Taking a sharp pen to the born-to-rule machines

June 4, 1997
Issue 

The Crocodile Club
By Kaz Cooke
Allen & Unwin, 1997. 230 pp., $14.95 (pb)

Review by Phil Shannon

The comic genius of Kaz Cooke has been let loose again with the paperback release of her novel, The Crocodile Club. There is no funnier cure than Kaz for the conservative social poisons clotting up the body politic of our times.

Selina Plankton is an out-of-work magician's assistant, evicted tenant and owner of a fridge whose contents resemble nothing more than science experiments. She is desperately trying to unshackle from Briian the Crazed Architect, who she is fast discovering to be a "weasel-dick" and "living proof that one should never go to bed on the first date" (or, in the case of Briian, even the 753rd date).

The plot twists in ways that would make a chiropractor drool when Selina flies to the rescue of her friend Miranda, ABC journalist in Darwin, who is facing threats to her life expectancy from toughs hired through Briian by the NT minister for zoning, cops and sleaze for her efforts to expose the minister's personal financial gains from a rezoning rort for a multimillion-dollar resort complex on public land.

Selina gets kidnapped, but help is on its way in the improbable form of two aficionados of lurid Hawaiian shirts, Jock Jovanovich, Serbo-Scottish psychiatrist, and his colleague Eric Urbanburger, "also a crazy psychiatrist, but he had a better excuse — he was from North America".

In the heroes' posse, too is Women's Business (an Aboriginal singing group), Rolf (Jock's blue heeler) and Hiram P. Doppelganger (one of Jock's patients, who believes himself to be a millionaire entrepreneur and a close personal friend of the nation's treasurer despite Jock's attempt to cure him by pointing out that it is exceedingly unlikely that the nation's treasurer has any close personal friends).

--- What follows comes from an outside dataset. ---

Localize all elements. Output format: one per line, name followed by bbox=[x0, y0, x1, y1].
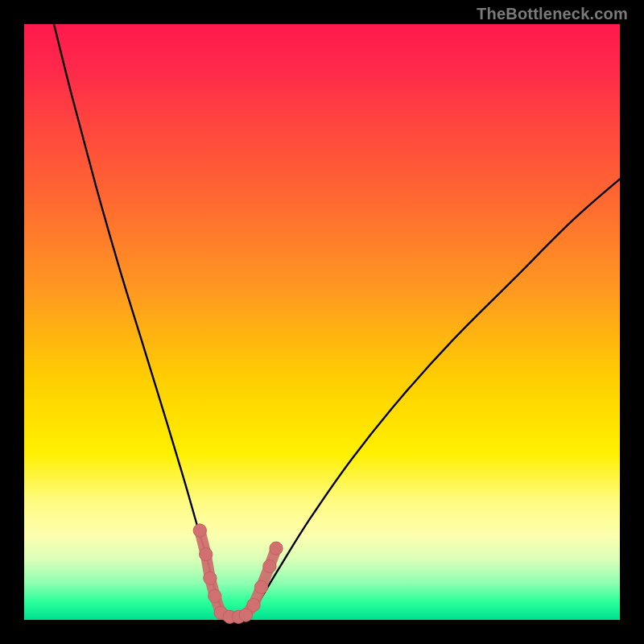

Along the way, Kaz takes accurate pot shots at a range of right-wing social targets such as penal policy ("We don't 'fry' people in this country. We're civilised. We throw them into a black hole of hopelessness and violence for a few years and expect them to reform") and the commercial appropriation of indigenous culture (the fashion designer from America, "who comes to the Territory to 'learn' from Aborigines, in other words, rip off their totems and designs, mass produce them as 'leisure wear' sewn by exhausted Filipinas in a locked factory and sell them in First World chain stores for outrageous prices").

Her main target is the Crocodile Club — government and business executives, "profit-driven, amoral, plundering, wall-eyed, greedy, complacent old blokes with hardened arteries and bat-shit where their souls should be .... who tell the tourists that crocs have evolved over millions of years into the perfect killing machine but who themselves have developed over millions of long lunches into the perfect born-to-rule machines".

Be prepared to shed tears of laughter as Kaz sharpens her wit against a worthy bunch of villains in her little blockbuster of a satire.